[GitHub] spark issue #20163: [SPARK-22966][PySpark] Spark SQL should handle Python UD...

rednaxelafx Fri, 05 Jan 2018 16:11:18 -0800

Github user rednaxelafx commented on the issue:

    https://github.com/apache/spark/pull/20163
  
    Thanks for all of your comments, @HyukjinKwon and @icexelloss !
    I'd like to wait for more discussions / suggestions on whether or not we 
want a behavior change that makes this reproducer work, or a simple document 
change that'll just say PySpark doesn't support mismatching `returnType`.
    
    All of what you guys mentioned are correct.
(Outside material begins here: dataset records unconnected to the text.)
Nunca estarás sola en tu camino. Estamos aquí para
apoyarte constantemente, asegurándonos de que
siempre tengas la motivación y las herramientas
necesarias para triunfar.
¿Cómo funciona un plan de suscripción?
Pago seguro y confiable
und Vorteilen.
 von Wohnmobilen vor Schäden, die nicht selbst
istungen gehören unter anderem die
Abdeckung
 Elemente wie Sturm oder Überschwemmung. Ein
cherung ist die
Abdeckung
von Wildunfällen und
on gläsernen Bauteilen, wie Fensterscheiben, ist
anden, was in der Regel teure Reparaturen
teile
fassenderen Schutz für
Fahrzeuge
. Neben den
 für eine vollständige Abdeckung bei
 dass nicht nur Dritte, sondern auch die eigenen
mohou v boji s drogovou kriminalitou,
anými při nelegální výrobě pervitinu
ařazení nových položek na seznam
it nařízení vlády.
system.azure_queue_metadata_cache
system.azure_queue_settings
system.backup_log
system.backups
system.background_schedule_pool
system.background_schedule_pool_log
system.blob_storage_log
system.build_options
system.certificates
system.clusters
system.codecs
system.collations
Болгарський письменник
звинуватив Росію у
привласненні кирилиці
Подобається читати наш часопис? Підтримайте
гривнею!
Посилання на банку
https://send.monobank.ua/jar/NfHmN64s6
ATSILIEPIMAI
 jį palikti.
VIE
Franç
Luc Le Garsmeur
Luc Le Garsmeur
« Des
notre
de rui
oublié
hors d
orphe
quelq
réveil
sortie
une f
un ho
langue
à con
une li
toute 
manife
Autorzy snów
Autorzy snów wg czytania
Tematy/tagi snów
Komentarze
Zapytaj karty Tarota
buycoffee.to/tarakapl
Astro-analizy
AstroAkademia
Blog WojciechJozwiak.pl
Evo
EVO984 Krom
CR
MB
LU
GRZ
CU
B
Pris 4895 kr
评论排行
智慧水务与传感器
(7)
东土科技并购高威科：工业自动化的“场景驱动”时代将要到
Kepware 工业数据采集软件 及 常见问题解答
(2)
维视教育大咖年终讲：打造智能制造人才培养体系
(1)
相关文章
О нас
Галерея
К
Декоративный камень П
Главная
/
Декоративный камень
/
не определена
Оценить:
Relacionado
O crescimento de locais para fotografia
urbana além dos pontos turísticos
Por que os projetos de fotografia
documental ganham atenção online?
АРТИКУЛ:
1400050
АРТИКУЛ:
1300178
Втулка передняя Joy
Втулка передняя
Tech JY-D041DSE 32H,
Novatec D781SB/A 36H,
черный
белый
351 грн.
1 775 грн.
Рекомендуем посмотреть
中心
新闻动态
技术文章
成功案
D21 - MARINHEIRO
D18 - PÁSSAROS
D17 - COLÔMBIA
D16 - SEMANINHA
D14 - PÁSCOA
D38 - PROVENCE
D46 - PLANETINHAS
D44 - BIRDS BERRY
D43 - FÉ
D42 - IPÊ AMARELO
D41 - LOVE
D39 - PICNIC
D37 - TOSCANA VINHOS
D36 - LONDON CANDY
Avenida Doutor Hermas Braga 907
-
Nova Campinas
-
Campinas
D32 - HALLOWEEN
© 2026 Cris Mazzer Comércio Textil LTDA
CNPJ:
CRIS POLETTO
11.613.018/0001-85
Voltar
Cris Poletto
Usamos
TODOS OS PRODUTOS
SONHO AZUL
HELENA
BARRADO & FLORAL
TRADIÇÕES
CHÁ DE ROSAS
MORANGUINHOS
Sorry for the mess, I actually 
got myself confused...
    It's been a while since I first noticed the problem and came up with a 
patch, and obviously when I picked it back up I've lost some context as to what 
exactly failed in the first place...
    
    Both @HyukjinKwon and @icexelloss correctly pointed out that the bug only 
happens when the `udf()` creation declared a mismatching type versus what it 
actually returns. In the reproducer, the declared UDF return type is the 
default `string` type but the actual return types were `datetime.date` / 
`datetime.datetime`. That followed the path of not going through in 
`pyspark/sql/types.py`, so it went through to Pyrolite getting unpickled as a 
`java.util.Calendar`.
    
    A note on how I got here: the reason why my current PR (incorrectly) 
contained the cases for `case (Calendar, DateType)` and friends was that, 
initially I only had a reproducer for a Python UDF actually returning 
`datetime.date` but was using the default return type (`string`), and I had 
fixed it by introducing a case for converting from `java.util.Calendar` to the 
appropriate type in `EvaluatePython.scala`. At that time that case was 
certainly executed and it did give me correct results for that single 
reproducer. I did notice that the cases where the UDF return type was correctly 
declared was working correctly.
    
    But then I realized I also needed to handle the case where I have to tell 
apart `datetime.date` and `datetime.datetime`, and then I can't do that in a 
single `case (Calendar, StringType)` in `EvaluatePython.scala` anymore because 
I'm lacking the type information from the Python side at that point. So I went 
back to the Python side and thought I needed to handle `datetime.date` / 
`datetime.datetime` separately, but eventually they ended up both being handled 
by just a `str(value)` coercion in a band-aid fix in `udf.py`. The version that 
@HyukjinKwon suggested above is indeed a proper version of that.
    At this point the new code in `EvaluatePython.scala` and friends are dead 
code.
    
    To address a point from @icexelloss :
    > The change that the PR proposes seem to be coercing python 
datetime.datetime and datetime.date to the python datetime string 
representation rather the java one.
    The reason why I used `str()` there was that both Python and Spark SQL 
followed the same default string formats for date (`yyyy-MM-dd`) and datetime 
(`yyyy-MM-dd HH:mm:ss`), e.g.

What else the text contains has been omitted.